XGBoost Feature Interactions & Importance
Xgbfi is a XGBoost model dump parser, which ranks features as well as feature interactions by different metrics.
Xgbfir - Python porting
- Gain: Total gain of each feature or feature interaction
- FScore: Amount of possible splits taken on a feature or feature interaction
- wFScore: Amount of possible splits taken on a feature or feature interaction weighted by the probability of the splits to take place
- Average wFScore: wFScore divided by FScore
- Average Gain: Gain divided by FScore
- Expected Gain: Total gain of each feature or feature interaction weighted by the probability to gather the gain
- Average Tree Index
- Average Tree Depth
- Leaf Statistics
- Split Value Histograms
Example:
[mono] XgbFeatureInteractions.exe [-help|options]

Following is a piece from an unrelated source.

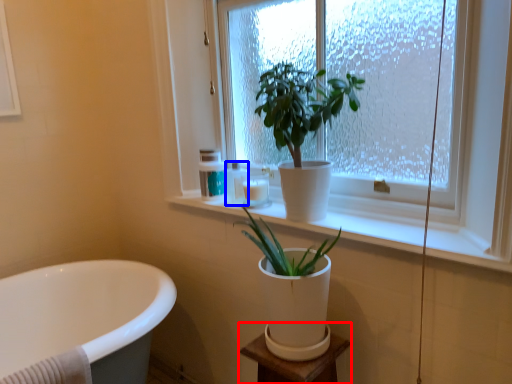 Question: Which of the following is the closest to the observer, vanity (highlighted by a red box) or toiletry (highlighted by a blue box)?

Choices:
 (A) vanity
 (B) toiletry

Answer: (A)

a) Creating a feature map (fmap)
def create_feature_map(fmap_filename, features):
"""
features: enumerable of feature names
"""
outfile = open(fmap_filename, 'w')
for i, feat in enumerate(features):
outfile.write('{0}\t{1}\tq\n'.format(i, feat))
outfile.close()
create_feature_map('xgb.fmap', features)
b) Dumping a XGBoost model
gbdt.dump_model('xgb.dump',fmap='xgb.fmap', with_stats=True)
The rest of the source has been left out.